Seketika, semua perangkat elektronik di kamar mati.


“Apa-apaan itu barusan?” Raka berdiri, cemas. “Gue gak suka ini.”


Belum sempat mereka berbicara lebih lanjut, suara aneh terdengar dari luar jendela. Suara... desiran angin yang membawa bisikan. Tapi tak ada angin malam ini.


Arga mendekati jendela. “Astaga…”


Di kejauhan, di langit malam yang cerah, ada kilatan merah samar. Bukan bintang. Bukan satelit. Seolah... ada sesuatu yang memanggil.
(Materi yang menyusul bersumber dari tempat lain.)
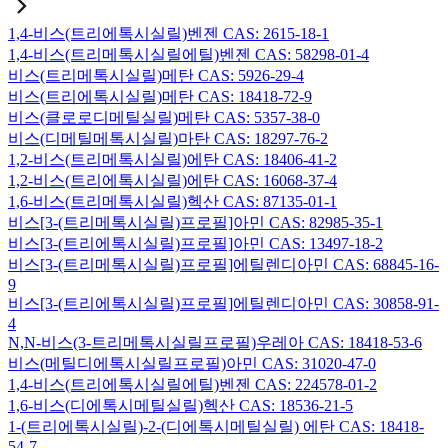
1,4-비스(트리에톡시실릴)벤젠 CAS: 2615-18-1
1,4-비스(트리메톡시실릴에틸)벤젠 CAS: 58298-01-4
비스(트리메톡시실릴)메탄 CAS: 5926-29-4
비스(트리에톡시실릴)메탄 CAS: 18418-72-9
비스(클로로디메틸실릴)메탄 CAS: 5357-38-0
비스(디메틸메톡시실릴)마탄 CAS: 18297-76-2
1,2-비스(트리메톡시실릴)에탄 CAS: 18406-41-2
1,2-비스(트리에톡시실릴)에탄 CAS: 16068-37-4
1,6-비스(트리메톡시실릴)헥산 CAS: 87135-01-1
비스[3-(트리메톡시실릴)프로필]아민 CAS: 82985-35-1
비스[3-(트리에톡시실릴)프로필]아민 CAS: 13497-18-2
비스[3-(트리메톡시실릴)프로필]에틸렌디아민 CAS: 68845-16-
9
비스[3-(트리에톡시실릴)프로필]에틸렌디아민 CAS: 30858-91-
4
N,N-비스(3-트리메톡시실릴프로필)우레아 CAS: 18418-53-6
비스(메틸디에톡시실릴프로필)아민 CAS: 31020-47-0
1,4-비스(트리에톡시실릴에틸)벤젠 CAS: 224578-01-2
1,6-비스(디에톡시메틸실릴)헥산 CAS: 18536-21-5
1-(트리에톡시실릴)-2-(디에톡시메틸실릴) 에탄 CAS: 18418-
54-7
Lina menelan ludah. “Kalian ingat bagian intro gamenya? Katanya, ‘Yang terpilih akan dipanggil oleh Mars sendiri.’ Kalian pikir…”


Raka tertawa kaku. “Udah ah, ini pasti bagian dari promosi marketing atau augmented reality. Gak mungkin nyata.”


Tapi perasaan di dada mereka berkata lain.


---


Dua hari kemudian.


Pegunungan bersalju di wilayah utara Indonesia membentang sunyi. Di tengah badai kecil, tiga anak yang biasanya duduk di depan layar kini berada di alam liar, mengenakan jaket tebal dan membawa perlengkapan pendaki.


"Menurut koordinat dari game, gua itu ada di balik lereng itu," ujar Lina sambil menunjuk peta di smartwatch-nya.


Raka, meski menggigil, tersenyum lebar. “Gue suka game ini. Seriusan. Gila.”


Arga, dengan drone mini terbang di belakangnya, memperingatkan, “Gua itu seharusnya tidak ada di peta mana pun. Tapi droneku menangkap struktur gua besar 200 meter ke depan.”


Setelah berjalan hampir sejam, mereka tiba di mulut gua yang tak terlihat dari luar. Dindingnya merah kehitaman, mirip bebatuan Mars. Dan di dalamnya... cahaya biru samar memancar.


Ketika mereka melangkah masuk, keheningan menyelimuti seisi gua. Di tengah ruangan, berdiri tiga telur raksasa—satu bersisik merah, satu biru berkilau, dan satu bertanduk kristal.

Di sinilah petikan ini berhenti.